There's also an impressive orchestral component to the programme. The Vienna Philharmonic is unarguably one of the top three orchestras in the world, and to some its best. Its performance of Russian romantic music conducted by Valery Gergiev (who also conducted the World Orchestra for Peace in Abu Dhabi this year) on January 16 is sure to be a superb opening concert for the season, with some of the dramatic, intensely melodic music for which Gergiev has developed a name as an interpreter. Even in this section of the programme, there is an important Middle Eastern component. On February 23, Egyptian maestro Ahmed El Saedi conducts the Prague Symphony Orchestra, with Lebanese pianist Abdel Rahman El Bacha as soloist, in a programme that matches Beethoven and Rimsky-Korsakov with one of El Saedi's own compositions.
While this is impressive, the Arabic component of the winter programme is perhaps its most unusual step. It's rare to find music such as the hypnotically intense Tarab to be performed by Syrian singer Omar Sarmini and the Traditional Arabic Ensemble on January 20 sharing billing with the best of the western classical tradition. With the return of oud master Ammar El Sherei on January 25, the ROH sees these two musical traditions meeting and fusing, with El Sherei and Omani Oud player Salim Al Maqrashi joining the Macedonian Philharmonic Orchestra in a concert that features both Arabic and western instruments. The season doesn't restrict itself to the music of the Arab heartlands, however. On February 20, Tunisian Ma'luf singer Sonia M'barek performs a selection of classical songs from along Africa's Arabic-speaking coast.
The quality of the performers for these concerts is impeccable, but there's no denying much of the programme might be a bit high-flown for some.

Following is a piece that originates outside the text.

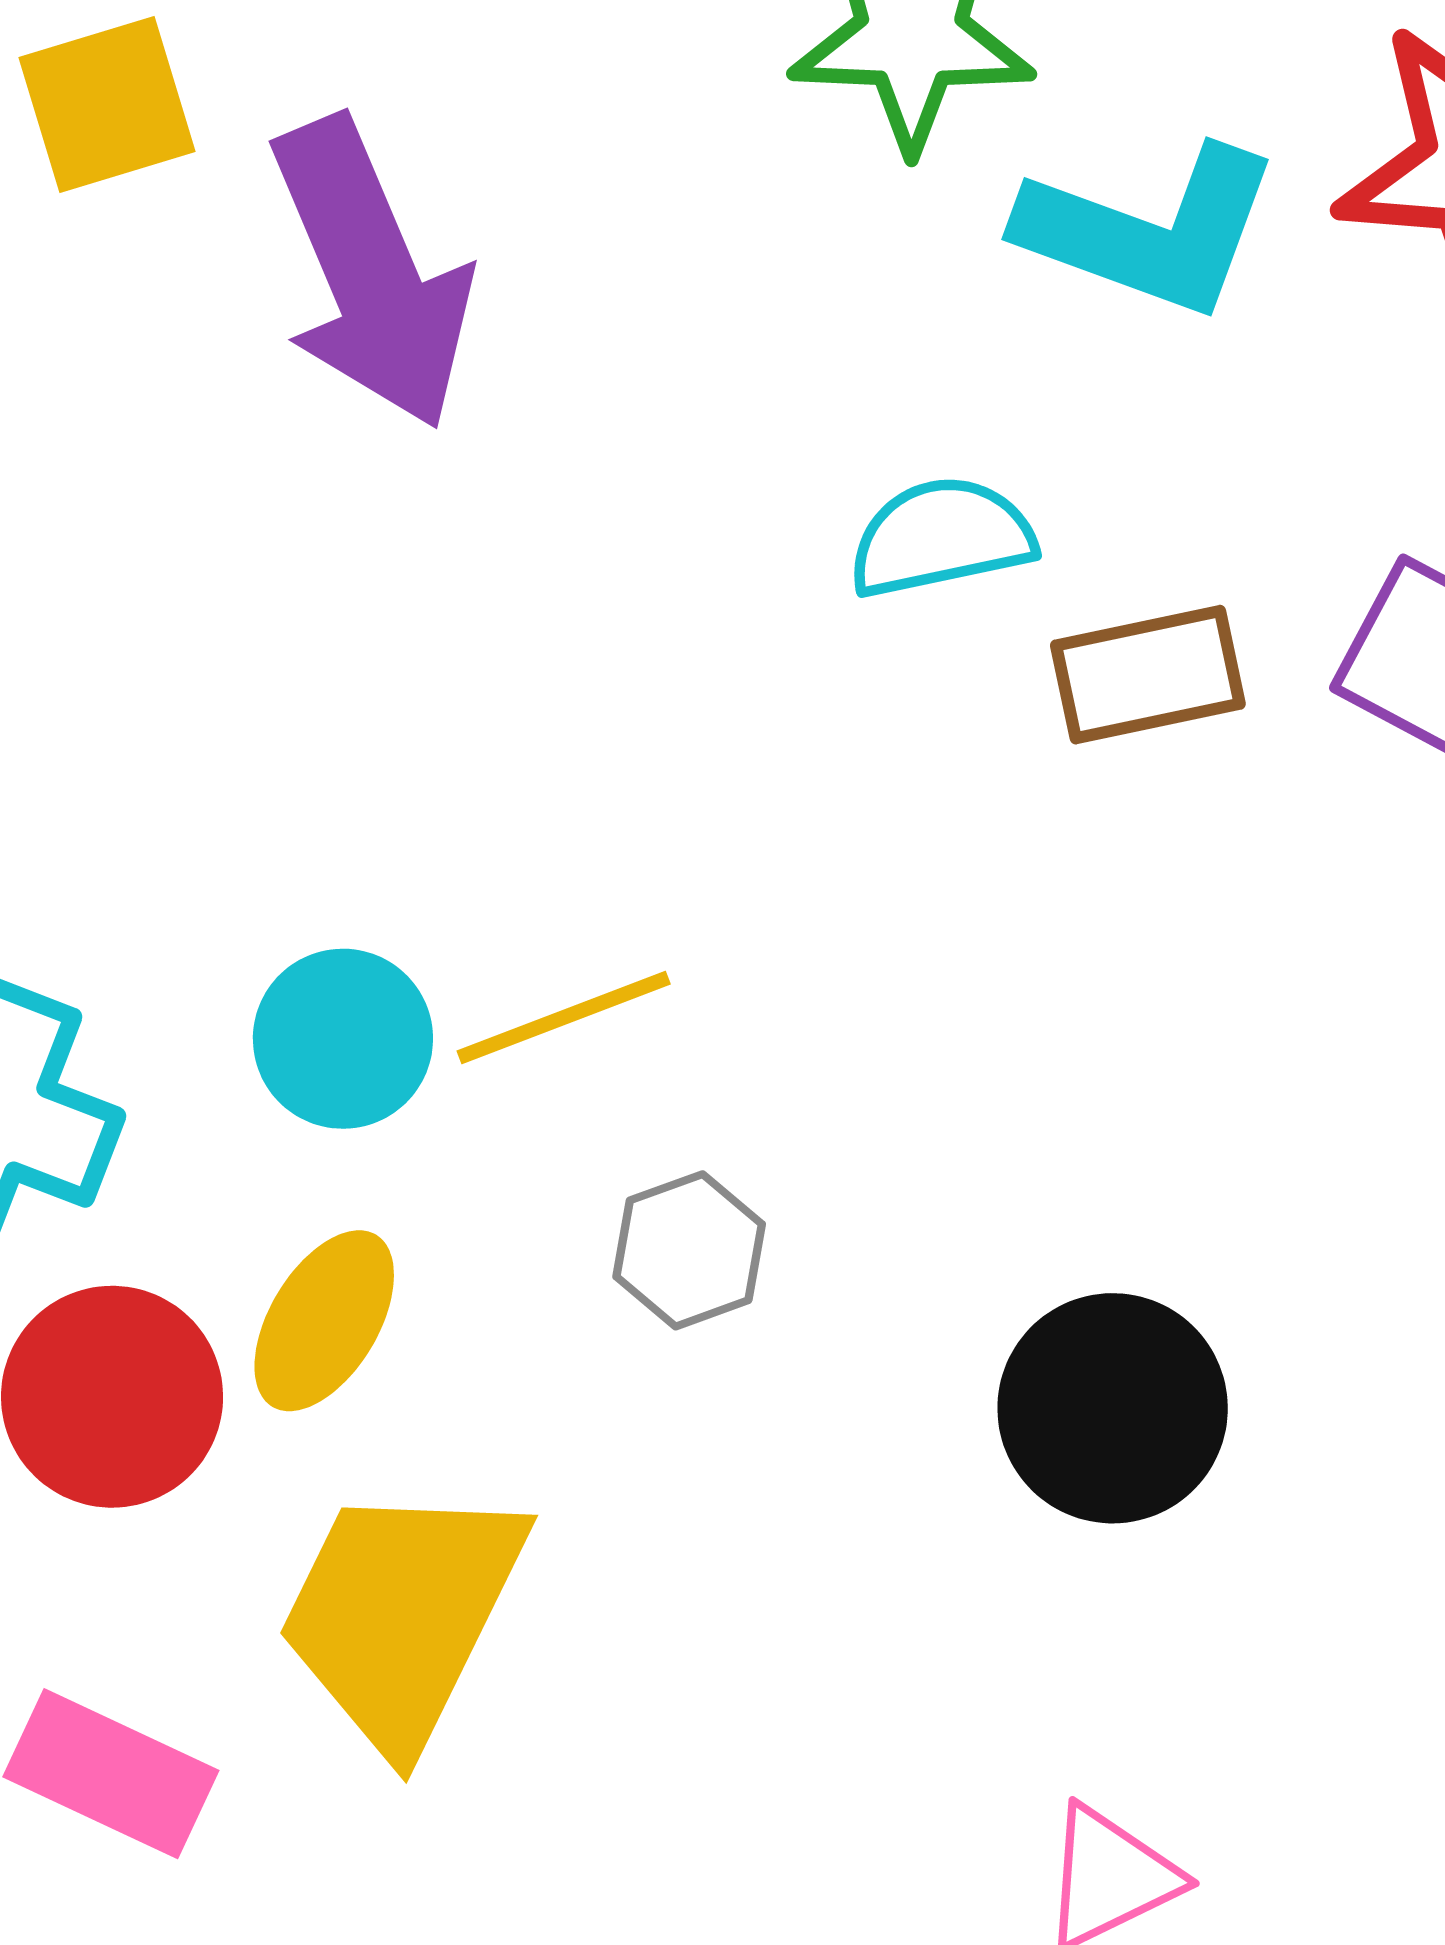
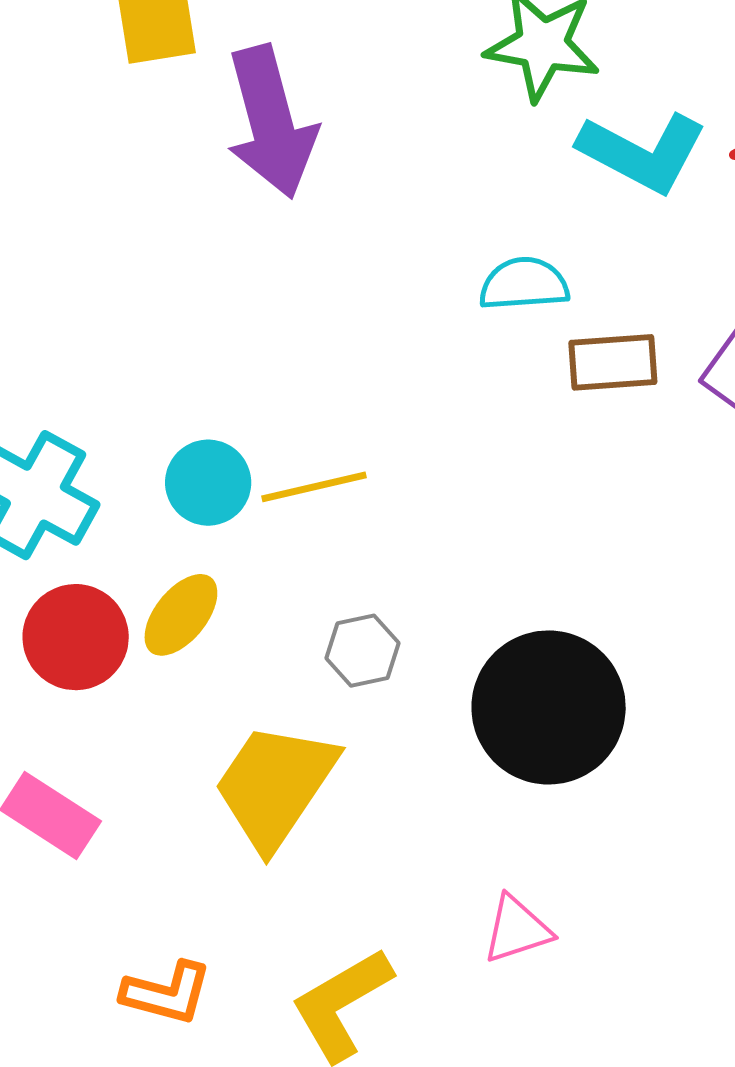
gray hexagon: (689, 1250) -> (363, 651), moved
black circle: (1113, 1408) -> (549, 707), size x1.4
yellow trapezoid: (401, 1615) -> (275, 786), moved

For a serious arts centre, this is no flaw, but the ROH will also be hosting some more immediately accessible performances in coming months, starting with two concerts by the Russian Philharmonic for children at the end of January that include Arabic narrations for Saint-Saens's lively, addictive Carnival of the Animals. Dance performances are also a welcome feature, with family-friendly performances by the South African Ballet Theatre in February, and two shows from Buenos Aires company Tango Metropolis in March.
One key component is unfortunately missing - the ROH Muscat is hosting foreign productions and visiting ensembles rather than creating its own stagings. While staging your own productions is an extremely expensive and complex process, it is nonetheless the mark of a true opera house - maybe the spring season will see this change? This aside, the next few months' programme shows Muscat's infant opera house to be in excellent health.